Strikingly, nobody has expressed interest in relocating to the Freedom Tower when finished. And Mr Silverstein has not been able to find a single tenant for 7 World Trade Centre.

On top of that there is the chill that has been cast over the area by the reluctance of Goldman Sachs to stick around. If the bank doesn't want to be there, then who will? "There is a sense, 'What does Goldman know that we don't know?'" remarked Mary Anne Tighe of CB Richard Ellis, the commercial estate agents.

Tellingly, when Mr Pataki recently pleaded with the Port Authority to move 2,000 of its employees into 7 World Trade Centre when it opens next spring, the agency demurred. Its response was not surprising - 75 of the agency's employees were killed on 9/11 and no one wants to go back. Cathy Pavelec, who retired from the agency in January, said "Somebody tried to kill me. Somebody tried to kill the people who sat next to me. Would you want to go back?"

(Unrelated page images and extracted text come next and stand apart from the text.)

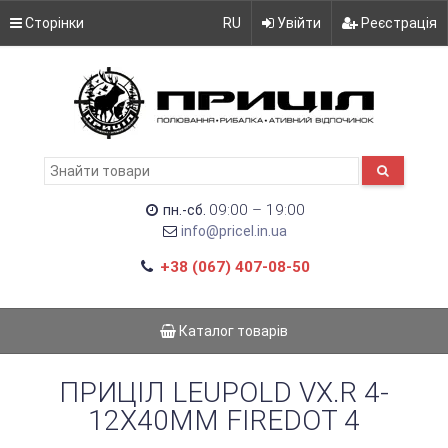
Сторінки
RU
Увійти
Реєстрація
09:00 – 19:00
пн.-сб.
info@pricel.in.ua
+38 (067) 407-08-50
Каталог товарів
ПРИЦІЛ LEUPOLD VX.R 4-
12X40MM FIREDOT 4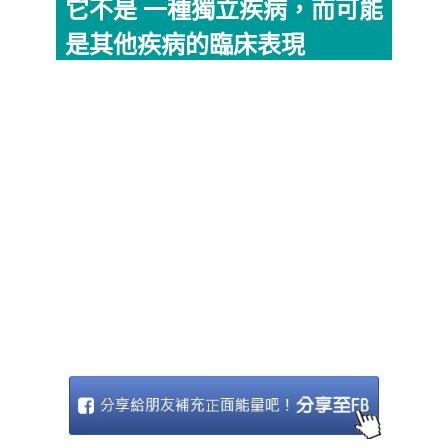
它不是 一種獨立疾病，而可能
是其他疾病的臨床表現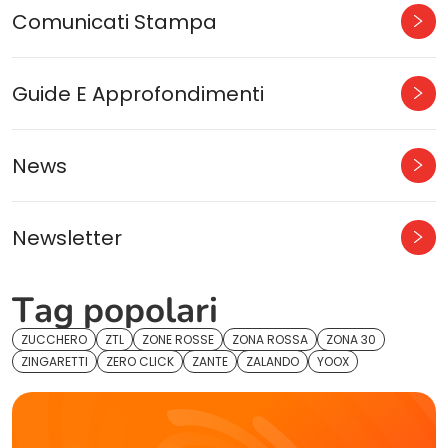
Comunicati Stampa
Guide E Approfondimenti
News
Newsletter
Tag popolari
ZUCCHERO
ZTL
ZONE ROSSE
ZONA ROSSA
ZONA 30
ZINGARETTI
ZERO CLICK
ZANTE
ZALANDO
YOOX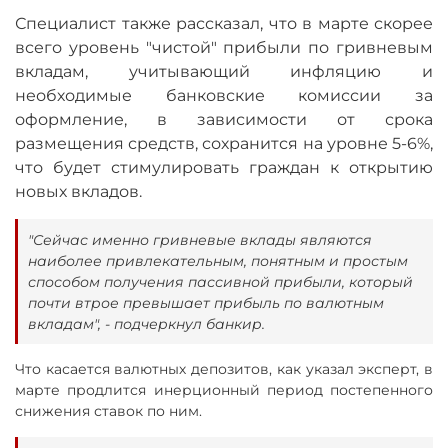
Специалист также рассказал, что в марте скорее
всего уровень "чистой" прибыли по гривневым
вкладам, учитывающий инфляцию и
необходимые банковские комиссии за
оформление, в зависимости от срока
размещения средств, сохранится на уровне 5-6%,
что будет стимулировать граждан к открытию
новых вкладов.
"Сейчас именно гривневые вклады являются
наиболее привлекательным, понятным и простым
способом получения пассивной прибыли, который
почти втрое превышает прибыль по валютным
вкладам", - подчеркнул банкир.
Что касается валютных депозитов, как указал эксперт, в
марте продлится инерционный период постепенного
снижения ставок по ним.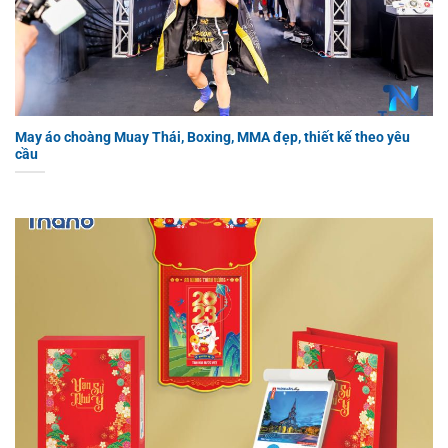
May áo choàng Muay Thái, Boxing, MMA đẹp, thiết kế theo yêu
cầu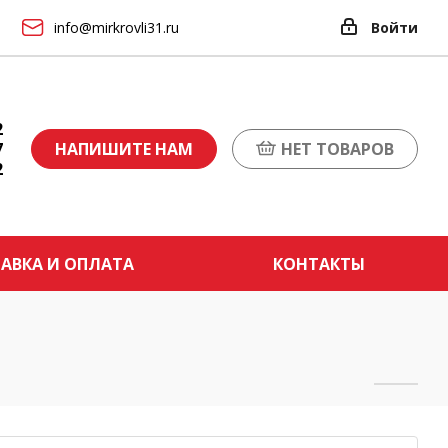
info@mirkrovli31.ru
Войти
2
7
НАПИШИТЕ НАМ
НЕТ ТОВАРОВ
2
АВКА И ОПЛАТА
КОНТАКТЫ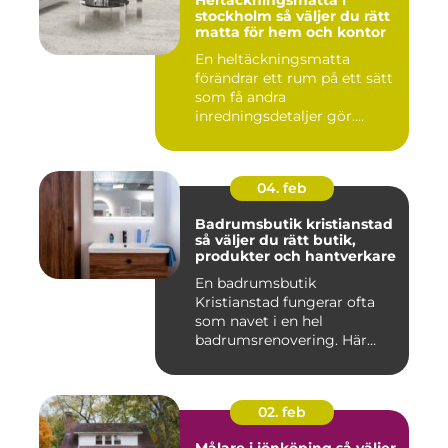
Heltäckningsmatta i
stockholm så väljer du rätt
matta för hem och kontor
En heltäckningsmatta
förändrar ett rum på ett sätt
som få andra
inredningsdetaljer gör.
Golvet blir ...
04. feb
Badrumsbutik kristianstad
så väljer du rätt butik,
produkter och hantverkare
En badrumsbutik
Kristianstad fungerar ofta
som navet i en hel
badrumsrenovering. Här
möts inspiratio...
02. feb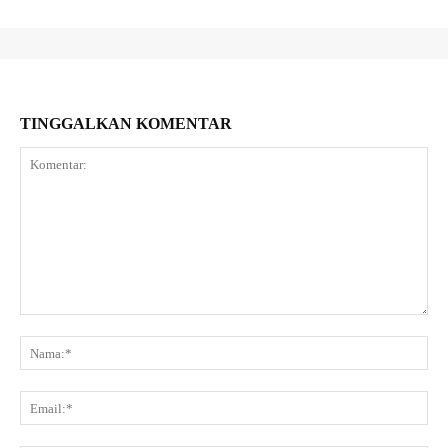
TINGGALKAN KOMENTAR
Komentar:
Na
Ema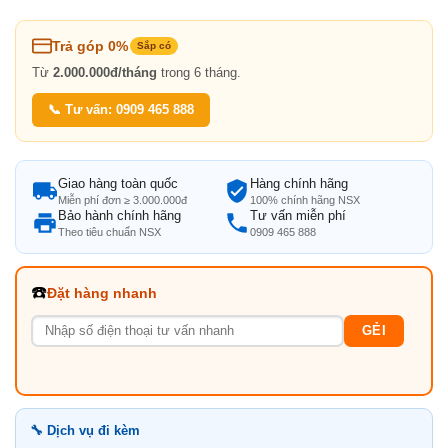
Trả góp 0%
Sắp có
Từ
2.000.000đ/tháng
trong 6 tháng.
📞 Tư vấn: 0909 465 888
Giao hàng toàn quốc
Hàng chính hãng
Miễn phí đơn ≥ 3.000.000đ
100% chính hãng NSX
Bảo hành chính hãng
Tư vấn miễn phí
Theo tiêu chuẩn NSX
0909 465 888
☎️
Đặt hàng nhanh
GẺI
🔧 Dịch vụ đi kèm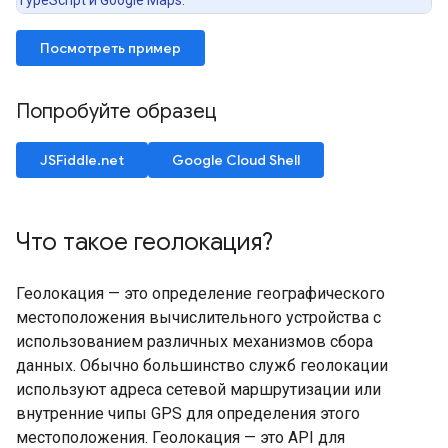
TypeScript и Google Maps.
Посмотреть пример
Попробуйте образец
JSFiddle.net
Google Cloud Shell
Что такое геолокация?
Геолокация — это определение географического
местоположения вычислительного устройства с
использованием различных механизмов сбора
данных. Обычно большинство служб геолокации
используют адреса сетевой маршрутизации или
внутренние чипы GPS для определения этого
местоположения. Геолокация — это API для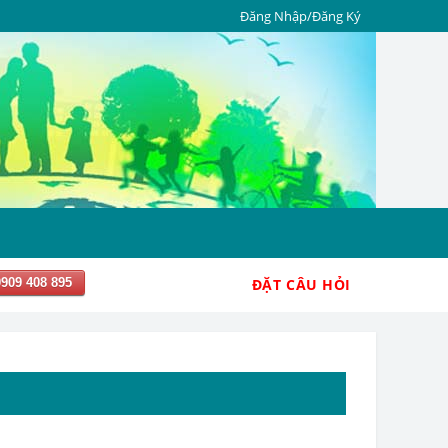
Đăng Nhập/Đăng Ký
0909 408 895
ĐẶT CÂU HỎI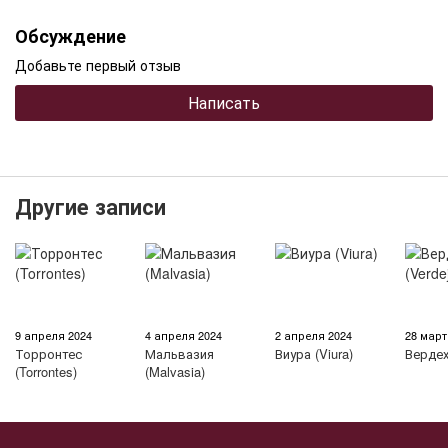
Обсуждение
Добавьте первый отзыв
Написать
Другие записи
9 апреля 2024
4 апреля 2024
2 апреля 2024
28 март
Торронтес
Мальвазия
Виура (Viura)
Вердех
(Torrontes)
(Malvasia)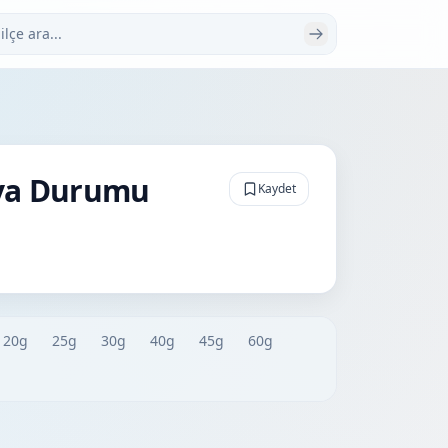
 ara
ava Durumu
Kaydet
20g
25g
30g
40g
45g
60g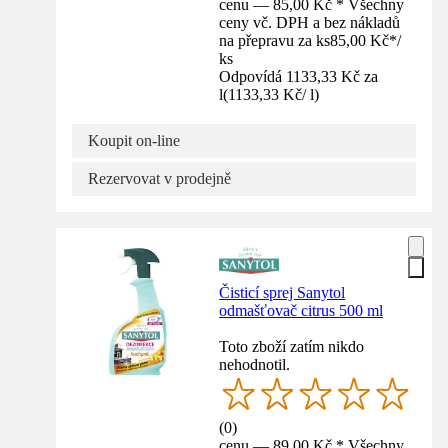
cenu — 85,00 Kč * Všechny
ceny vč. DPH a bez nákladů
na přepravu za ks
85,00 Kč
*
/
ks
Odpovídá 1133,33 Kč za
l
(
1133,33 Kč
/
l
)
Koupit on-line
Rezervovat v prodejně
Čisticí sprej Sanytol
odmašťovač citrus 500 ml
Toto zboží zatím nikdo
nehodnotil.
(
0
)
cenu — 89,00 Kč * Všechny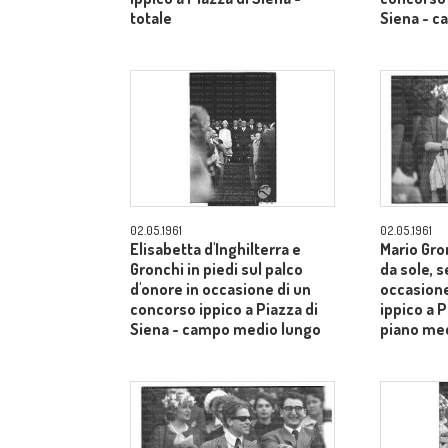
totale
Siena - 
02.05.1961
02.05.1961
Elisabetta d'Inghilterra e
Mario Gron
Gronchi in piedi sul palco
da sole, s
d'onore in occasione di un
occasione
concorso ippico a Piazza di
ippico a P
Siena - campo medio lungo
piano me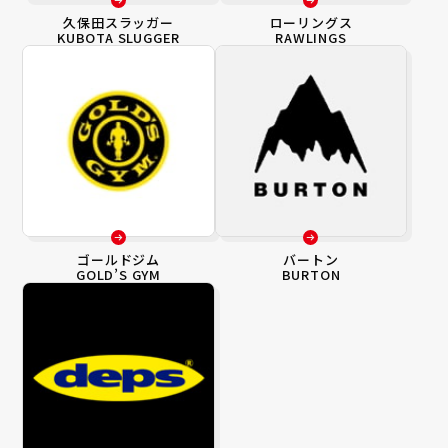
久保田スラッガー
ローリングス
KUBOTA SLUGGER
RAWLINGS
ゴールドジム
バートン
GOLD’S GYM
BURTON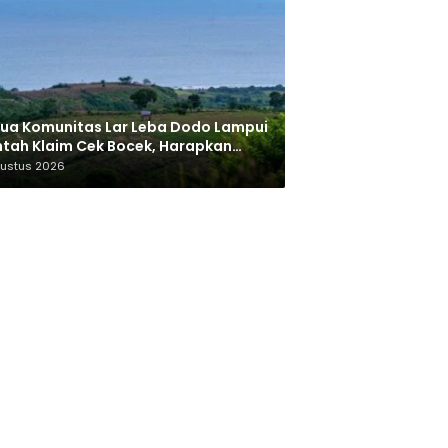
ua Komunitas Lar Leba Dodo Lampui
tah Klaim Cek Bocek, Harapkan
AN Beri Akses ke Makam Leluhur
gustus 2026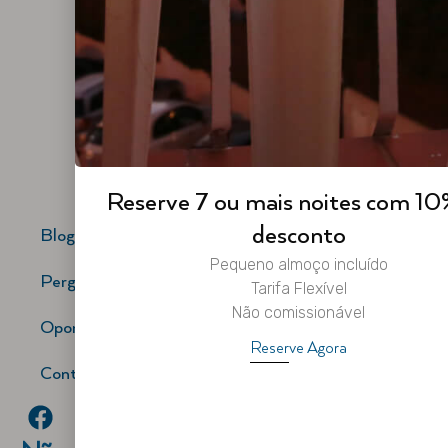
+
9
5
C
p
m
n
s
Reserve 7 ou mais noites com 10
desconto
Blog
Pequeno almoço incluído
Perguntas Frequentes
Tarifa Flexível
Não comissionável
Oportunidade de Carreira
Reserve Agora
Contactos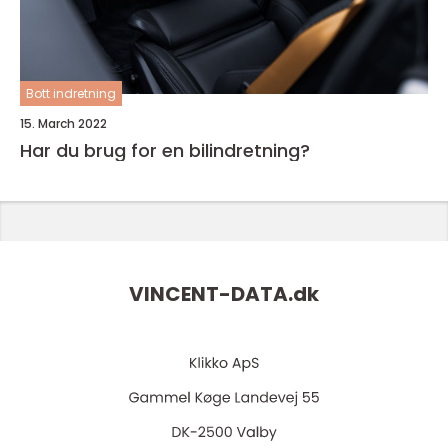
Bott indretning
15. March 2022
Har du brug for en bilindretning?
VINCENT-DATA.
dk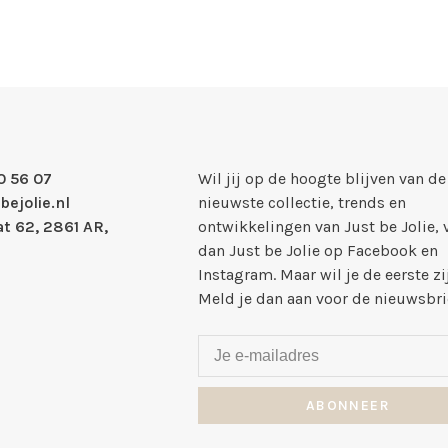
0 56 07
Wil jij op de hoogte blijven van de
bejolie.nl
nieuwste collectie, trends en
t 62, 2861 AR,
ontwikkelingen van Just be Jolie, 
dan Just be Jolie op Facebook en
Instagram. Maar wil je de eerste zi
Meld je dan aan voor de nieuwsbri
ABONNEER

Some are making the argument that now is the time to re-think the project. For while companies are reluctant to return to Lower Manhattan, residents are not. The area around Wall Street is having an apartment boom. "What lower Manhattan needs more than anything," says Paul Goldberger, dean of the Parsons School of Design, "is housing".

But it is almost certainly too late for such a wholesale change of direction. When the current bout of butterflies subsides, New York will doubtless proceed with plans not so far removed from those first tabled by Mr Libeskind.